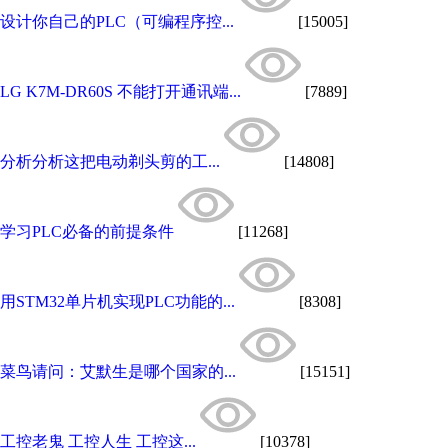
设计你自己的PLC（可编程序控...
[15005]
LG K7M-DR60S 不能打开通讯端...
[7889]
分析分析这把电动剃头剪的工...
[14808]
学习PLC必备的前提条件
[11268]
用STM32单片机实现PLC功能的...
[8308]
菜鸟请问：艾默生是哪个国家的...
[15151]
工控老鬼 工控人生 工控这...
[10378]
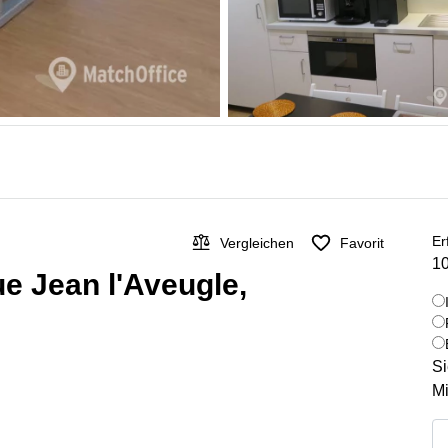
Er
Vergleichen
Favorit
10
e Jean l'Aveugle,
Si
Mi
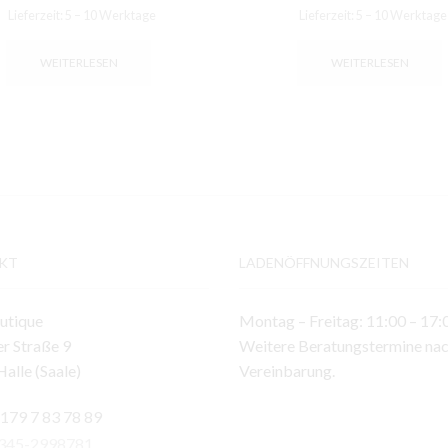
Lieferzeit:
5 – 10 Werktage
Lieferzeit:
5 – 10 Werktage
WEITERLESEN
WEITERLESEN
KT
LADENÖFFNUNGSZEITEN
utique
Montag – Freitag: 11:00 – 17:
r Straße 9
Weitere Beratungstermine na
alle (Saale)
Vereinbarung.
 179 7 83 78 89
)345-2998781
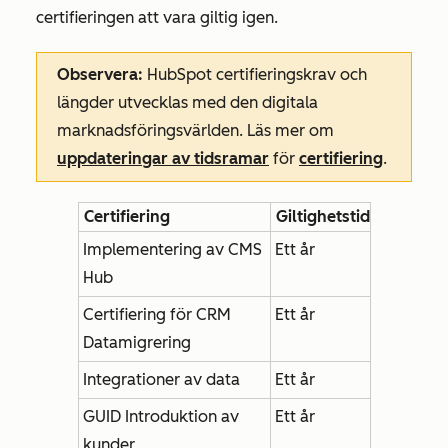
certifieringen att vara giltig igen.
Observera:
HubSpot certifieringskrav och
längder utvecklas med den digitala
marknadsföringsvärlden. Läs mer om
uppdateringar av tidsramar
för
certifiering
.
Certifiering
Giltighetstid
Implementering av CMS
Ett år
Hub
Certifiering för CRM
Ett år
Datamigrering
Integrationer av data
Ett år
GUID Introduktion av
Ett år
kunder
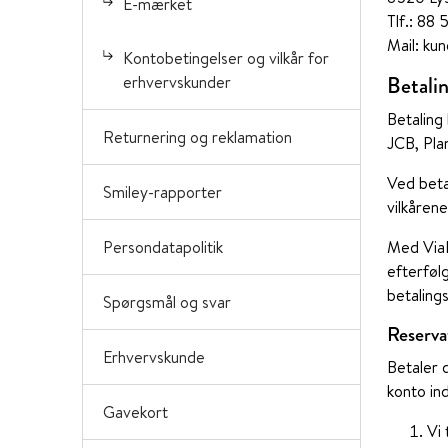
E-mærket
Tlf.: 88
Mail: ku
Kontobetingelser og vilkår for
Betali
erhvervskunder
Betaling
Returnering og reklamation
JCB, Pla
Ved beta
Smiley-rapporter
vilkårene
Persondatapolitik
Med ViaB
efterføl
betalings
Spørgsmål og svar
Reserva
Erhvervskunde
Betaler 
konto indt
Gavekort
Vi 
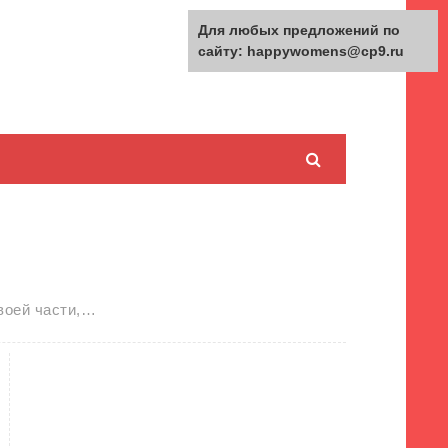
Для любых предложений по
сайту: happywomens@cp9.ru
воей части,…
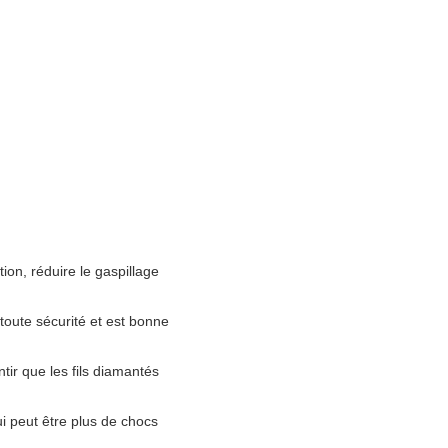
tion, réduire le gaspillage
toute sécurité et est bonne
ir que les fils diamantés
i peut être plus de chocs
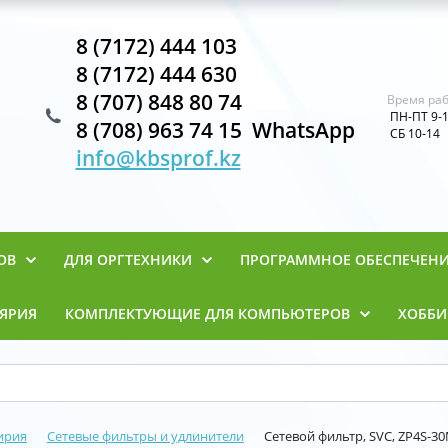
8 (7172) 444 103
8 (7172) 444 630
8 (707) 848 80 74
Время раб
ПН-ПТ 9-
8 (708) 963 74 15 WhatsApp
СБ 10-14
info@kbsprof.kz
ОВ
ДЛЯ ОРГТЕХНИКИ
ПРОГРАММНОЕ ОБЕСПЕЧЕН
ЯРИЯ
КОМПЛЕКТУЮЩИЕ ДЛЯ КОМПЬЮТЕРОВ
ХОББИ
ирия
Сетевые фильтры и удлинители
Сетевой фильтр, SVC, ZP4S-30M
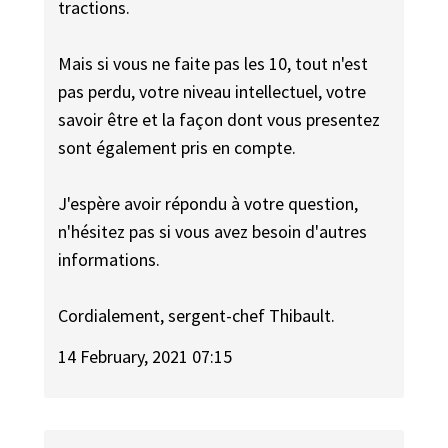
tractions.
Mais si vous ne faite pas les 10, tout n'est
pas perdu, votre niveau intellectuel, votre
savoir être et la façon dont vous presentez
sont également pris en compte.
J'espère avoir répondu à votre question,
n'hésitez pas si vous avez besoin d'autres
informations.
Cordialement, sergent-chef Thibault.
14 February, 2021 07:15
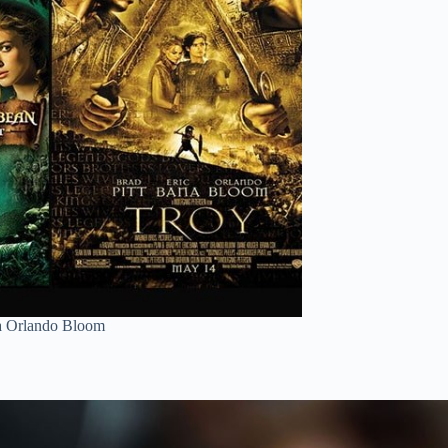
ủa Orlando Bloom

WORK ORDER
In the entries above, find the line that contains "marknadsföringsvärlden. Läs mer om" and the line that contains "sont également pris en compte.". Reproduce exactly those two lines and every line between them, but not the pictures.

TASK ANSWER
marknadsföringsvärlden. Läs mer om
uppdateringar av tidsramar
för
certifiering
.
Certifiering
Giltighetstid
Implementering av CMS
Ett år
Hub
Certifiering för CRM
Ett år
Datamigrering
Integrationer av data
Ett år
GUID Introduktion av
Ett år
kunder
E-mærket
Tlf.: 88
Mail: ku
Kontobetingelser og vilkår for
Betali
erhvervskunder
Betaling
Returnering og reklamation
JCB, Pla
Ved beta
Smiley-rapporter
vilkårene
Persondatapolitik
Med ViaB
efterføl
betalings
Spørgsmål og svar
Reserva
Erhvervskunde
Betaler 
konto indt
Gavekort
Vi 
Для любых предложений по
сайту: happywomens@cp9.ru
воей части,…
tion, réduire le gaspillage
toute sécurité et est bonne
ir que les fils diamantés
i peut être plus de chocs
8 (7172) 444 103
8 (7172) 444 630
8 (707) 848 80 74
Время раб
ПН-ПТ 9-
8 (708) 963 74 15 WhatsApp
СБ 10-14
info@kbsprof.kz
ОВ
ДЛЯ ОРГТЕХНИКИ
ПРОГРАММНОЕ ОБЕСПЕЧЕН
ЯРИЯ
КОМПЛЕКТУЮЩИЕ ДЛЯ КОМПЬЮТЕРОВ
ХОББИ
ирия
Сетевые фильтры и удлинители
Сетевой фильтр, SVC, ZP4S-30M
tractions.
Mais si vous ne faite pas les 10, tout n'est
pas perdu, votre niveau intellectuel, votre
savoir être et la façon dont vous presentez
sont également pris en compte.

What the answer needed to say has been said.